**DIRECTIONS**
Each record should be given again exactly as it appears, with no image included.

**RECORDS SHOWN**
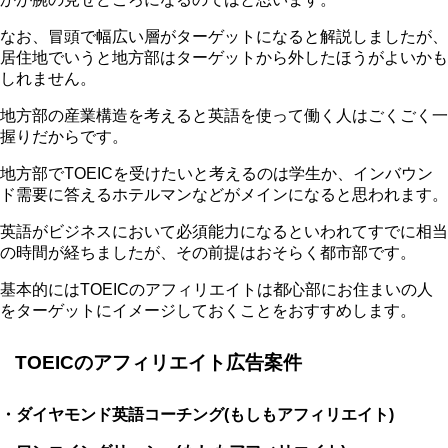
なお、冒頭で幅広い層がターゲットになると解説しましたが、
居住地でいうと地方部はターゲットから外したほうがよいかも
しれません。
地方部の産業構造を考えると英語を使って働く人はごくごく一
握りだからです。
地方部でTOEICを受けたいと考えるのは学生か、インバウン
ド需要に答えるホテルマンなどがメインになると思われます。
英語がビジネスにおいて必須能力になるといわれてすでに相当
の時間が経ちましたが、その前提はおそらく都市部です。
基本的にはTOEICのアフィリエイトは都心部にお住まいの人
をターゲットにイメージしておくことをおすすめします。
TOEICのアフィリエイト広告案件
・ダイヤモンド英語コーチング(もしもアフィリエイト)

**WORKED SOLUTION**
なお、冒頭で幅広い層がターゲットになると解説しましたが、
居住地でいうと地方部はターゲットから外したほうがよいかも
しれません。
地方部の産業構造を考えると英語を使って働く人はごくごく一
握りだからです。
地方部でTOEICを受けたいと考えるのは学生か、インバウン
ド需要に答えるホテルマンなどがメインになると思われます。
英語がビジネスにおいて必須能力になるといわれてすでに相当
の時間が経ちましたが、その前提はおそらく都市部です。
基本的にはTOEICのアフィリエイトは都心部にお住まいの人
をターゲットにイメージしておくことをおすすめします。
TOEICのアフィリエイト広告案件
・ダイヤモンド英語コーチング(もしもアフィリエイト)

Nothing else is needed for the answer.